• How to complete this task
Below this line is the material. Write out only its lines from the one containing "Срок гарантии устанавливается" through the one containing "уровне независимо от", both kept, exactly.

• Record extracts
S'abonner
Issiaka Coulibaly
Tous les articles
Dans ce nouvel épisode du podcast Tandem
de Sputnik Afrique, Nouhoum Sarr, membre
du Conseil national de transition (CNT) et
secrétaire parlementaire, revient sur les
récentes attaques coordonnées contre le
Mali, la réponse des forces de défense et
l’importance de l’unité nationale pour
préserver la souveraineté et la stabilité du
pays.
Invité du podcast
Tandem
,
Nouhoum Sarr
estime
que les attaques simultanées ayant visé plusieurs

* * *

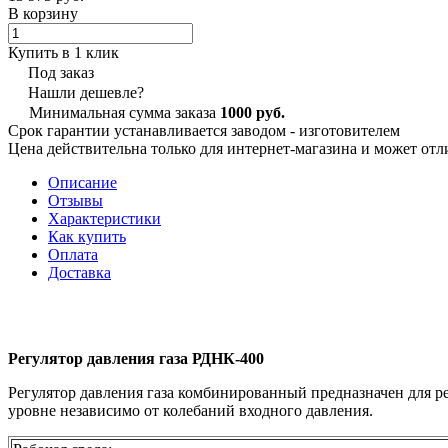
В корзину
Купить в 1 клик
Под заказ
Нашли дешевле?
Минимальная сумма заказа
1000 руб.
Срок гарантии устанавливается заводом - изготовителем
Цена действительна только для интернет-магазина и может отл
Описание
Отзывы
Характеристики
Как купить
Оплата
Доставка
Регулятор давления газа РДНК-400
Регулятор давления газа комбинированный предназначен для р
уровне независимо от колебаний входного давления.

• Task output
Срок гарантии устанавливается заводом - изготовителем
Цена действительна только для интернет-магазина и может отл
Описание
Отзывы
Характеристики
Как купить
Оплата
Доставка
Регулятор давления газа РДНК-400
Регулятор давления газа комбинированный предназначен для р
уровне независимо от колебаний входного давления.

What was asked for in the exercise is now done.